J’ai passé deux exécrables journées, samedi et hier. Il m’a été impossible d’écrire une ligne. Ce que j’ai juré, gâché de papier et trépigné de rage, est impossible à savoir. J’avais à faire un passage psychologico-nerveux des plus déliés, et je me perdais continuellement dans les métaphores, au lieu de préciser les faits. Ce livre, qui n’est qu’en style, a pour danger continuel le style même. La phrase me grise et je perds de vue l’idée. L’univers entier me sifflerait aux oreilles, que je ne serais pas plus abîmé de honte que je ne le suis quelquefois. Qui n’a senti de ces impuissances, où il semble que votre cervelle se dissout comme un paquet de linge pourri ? Et puis le vent resouffle, la voile s’enfle. Ce soir, en une heure, j’ai écrit toute une demi-page. Je l’aurais peut-être achevée, si je n’eusse entendu sonner l’heure et pensé à toi.

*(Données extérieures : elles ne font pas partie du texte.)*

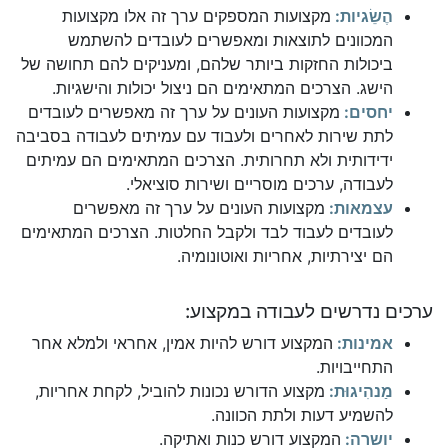
הֶשֵׂגיות:
מקצועות המספקים ערך זה אלו מקצועות
המכוונים לתוצאות ומאפשרים לעובדים להשתמש
ביכולות החזקות ביותר שלהם, ומעניקים להם תחושה של
הישג. הצרכים המתאימים הם ניצול יכולות והישגיות.
יחסים:
מקצועות העונים על ערך זה מאפשרים לעובדים
לתת שירות לאחרים ולעבוד עם עמיתים לעבודה בסביבה
ידידותית ולא תחרותית. הצרכים המתאימים הם עמיתים
לעבודה, ערכים מוסריים ושירות סוציאלי.
עצמאות:
מקצועות העונים על ערך זה מאפשרים
לעובדים לעבוד לבד ולקבל החלטות. הצרכים המתאימים
הם יצירתיות, אחריות ואוטונומיה.
ערכים נדרשים לעבודה במקצוע:
אמינות:
המקצוע דורש להיות אמין, אחראי ולמלא אחר
התחייבויות.
מַנהִיגוּת:
מקצוע הדורש נכונות להוביל, לקחת אחריות,
להשמיע דעות ולתת הכוונה.
יושרה:
המקצוע דורש כנות ואתיקה.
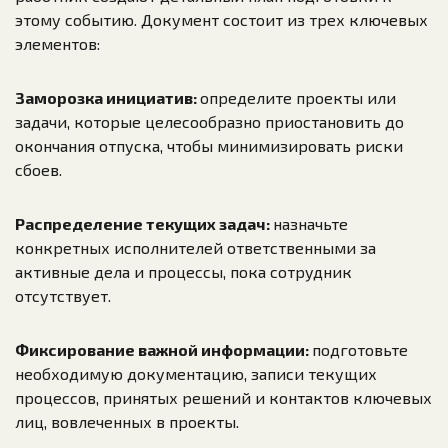
этому событию. Документ состоит из трех ключевых
элементов:
Заморозка инициатив:
определите проекты или
задачи, которые целесообразно приостановить до
окончания отпуска, чтобы минимизировать риски
сбоев.
Распределение текущих задач:
назначьте
конкретных исполнителей ответственными за
активные дела и процессы, пока сотрудник
отсутствует.
Фиксирование важной информации:
подготовьте
необходимую документацию, записи текущих
процессов, принятых решений и контактов ключевых
лиц, вовлеченных в проекты.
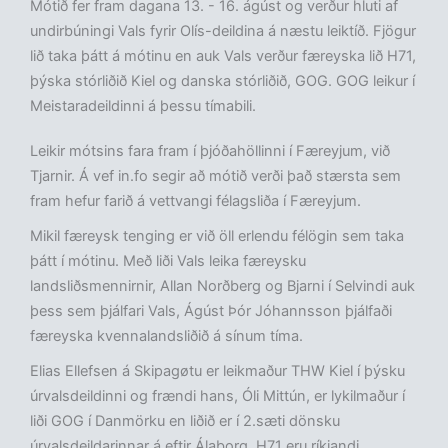
Mótið fer fram dagana 13. - 16. ágúst og verður hluti af
undirbúningi Vals fyrir Olís-deildina á næstu leiktíð. Fjögur
lið taka þátt á mótinu en auk Vals verður færeyska lið H71,
þýska stórliðið Kiel og danska stórliðið, GOG. GOG leikur í
Meistaradeildinni á þessu tímabili.
Leikir mótsins fara fram í þjóðahöllinni í Færeyjum, við
Tjarnir. Á vef in.fo segir að mótið verði það stærsta sem
fram hefur farið á vettvangi félagsliða í Færeyjum.
Mikil færeysk tenging er við öll erlendu félögin sem taka
þátt í mótinu. Með liði Vals leika færeysku
landsliðsmennirnir, Allan Norðberg og Bjarni í Selvindi auk
þess sem þjálfari Vals, Ágúst Þór Jóhannsson þjálfaði
færeyska kvennalandsliðið á sínum tíma.
Elias Ellefsen á Skipagøtu er leikmaður THW Kiel í þýsku
úrvalsdeildinni og frændi hans, Óli Mittún, er lykilmaður í
liði GOG í Danmörku en liðið er í 2.sæti dönsku
úrvalsdeildarinnar á eftir Álaborg. H71 eru ríkjandi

Quant à ton journal, je n’ai nullement défendu à Bouilhet d’y collaborer. Mais je crois seulement que lui, inconnu, débutant, ayant sa réputation à ménager, son nom à faire valoir et mousser, il aurait tort de donner maintenant des vers à un petit journal. Cela ne lui rapporterait ni honneur ni profit et je ne vois pas en quoi cela te rendrait service, puisque vous avez le droit de prendre de droite et de gauche ce qui vous plaît. Pour ce qui est de moi, tu comprends que je n’écrirai pas plus dans celui-là que dans un autre. À quoi bon ? et en quoi cela m’avancerait-il ? S’il faut (quand je serai à Paris) t’expédier des articles pour t’obliger, de grand cœur. Mais quant à signer, non. Voilà vingt ans que je garde mon pucelage. Le public l’aura tout entier et d’un seul coup, ou pas. D’ici là, je le soigne. Je suis bien décidé d’ailleurs à n’écrire par la suite dans aucun journal, fût-ce même La Revue des Deux-Mondes, si on me le proposait. Je veux ne faire partie de rien, n’être membre d’aucune académie, d’aucune corporation ni association quelconque. Je hais le troupeau, la règle et le niveau. Bédouin, tant qu’il vous plaira ; citoyen, jamais. J’aurai même grand soin, dût-il m’en coûter cher, de mettre à la première page de mes livres que la reproduction en est permise, afin qu’on voie que je ne suis pas de la Société des gens de lettres, car j’en renie le titre d’avance, et je prendrais, vis-à-vis de mon concierge, plutôt celui de négociant ou de chasublier. Ah ! ah ! je n’aurai pas tourné dans ma cage pendant un quart de siècle, et avec plus d’aspiration à la liberté que les tigres du Jardin des Plantes, pour m’atteler ensuite à un omnibus et trottiner d’un pas tranquille sur le macadam commun. Non, non. Je crèverai dans mon coin comme un ours galeux, ou bien l’on se dérangera pour voir l’ours. Il y a une chose toute nouvelle et charmante à faire dans ton journal, une chose qui peut être presque une création littéraire, et à quoi tu ne penses pas, c’est l’article mode. Je t’expliquerai ce que je veux dire, dans ma prochaine. Il me reste à peine assez de place pour te dire que ton Gustave t’embrasse.